I really wish more people knew how to do that!  It’s not reason and faith that are incongruous, in my experience, it’s reason and passion.

And this one (emphasis mine):

“We are not gathering students from around the world to contemplate their navels or even to think fuzzy, sweet thoughts about Jesus. We do not aim at this caricature of a liberal arts student. We want to help young minds make a good beginning on the road to wisdom. This is very difficult and takes sharp and careful reasoning. A heavy mathematical foundation sets the bar high, but it also helps strengthen the mind for the heavy lifting that must be done.”

Oops!  They knew that’s what I was thinking!  Liberal Arts, as early as an hour ago, still kind of meant “navel contemplation” to me.  Yikes.  How embarrassing.

{ 4 comments… read them below or add one }

1 Judy June 13, 2015

I do have a student at TAC who has completed the MODG Syllabi. We never enrolled, but I feel confident that he will be well prepared for his grad school work in either human or animal medicine. TAC will give him the ethical basis which is so important today. Because he will not have the official names of classes, he will have to take chem and biochem at a local college before he goes on. A few other graduates of TAC have done this before him.


2 admin June 15, 2015

Neato! I love hearing this kind of thing.


3 Molly June 13, 2015

I must admit surprise! I did not realize that Thomas Aquinas’ math curriculum was so heavy. I love the 4 arguments for why math is important to learn and master, thanks for covering this.

I haven’t looked beyond 5GRD for MODG. But I had assumed that the later years of a strictly-followed MODG curriculum would not prepare students for such a rigorous college mathematics syllabus as that offered by Thomas Aquinas. But it must, right? Otherwise there’s no way a MODG-schooled child would be prepared for the TA syllabus. And that seems an unlikely assumption, given the relationships between people at both institutions, as you mentioned in an earlier post.

I have a PhD in microbiology from a large state university in the Pacific NW, and an undergrad degree in microbiology from a large state university in the midwest, and did a postdoctoral fellowship in a highly-regarded lab at a private university in the NE, and then flirted with an academic career at a state university in Texas before finally realizing my vocation as mother and home educator. So I can evaluate, to some degree, the depth/breadth/rigor of a pre-med/pre-grad biological studies curriculum.

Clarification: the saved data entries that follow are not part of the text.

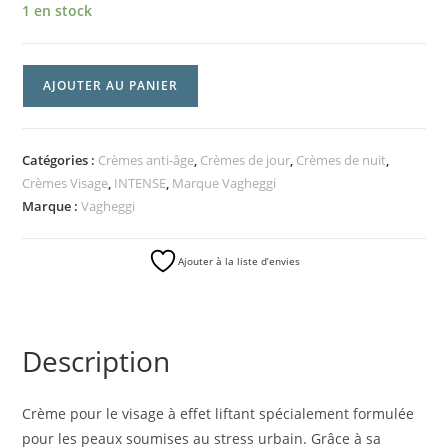
1 en stock
AJOUTER AU PANIER
Catégories :
Crèmes anti-âge
,
Crèmes de jour
,
Crèmes de nuit
,
Crèmes Visage
,
INTENSE
,
Marque Vagheggi
Marque :
Vagheggi
Ajouter à la liste d’envies
Description
Crème pour le visage à effet liftant spécialement formulée
pour les peaux soumises au stress urbain. Grâce à sa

I was struck by TA’s Natural Sciences curriculum and how foundational it was. I was asked to study *none* of these books by my undergrad or grad, and am probably poorer, intellectually, for it. But these seem to be more historical tomes rather than current. So my quick conclusion is that TA’s Nat Sci curriculum would not prepare students adequately for graduate studies in natural sciences/medicine/dentristry/etc. Maybe I’ll be dissuaded of this once I delve into their curriculum more. However, I did find this at Cardinal Newman’s summary of the college: “The circumscribed curriculum causes pre-medical students to need additional coursework before attending medical school.” So I think my quick assumption is correct.


4 admin June 15, 2015

It’s neat, right? We should have a mom’s nerdy book club.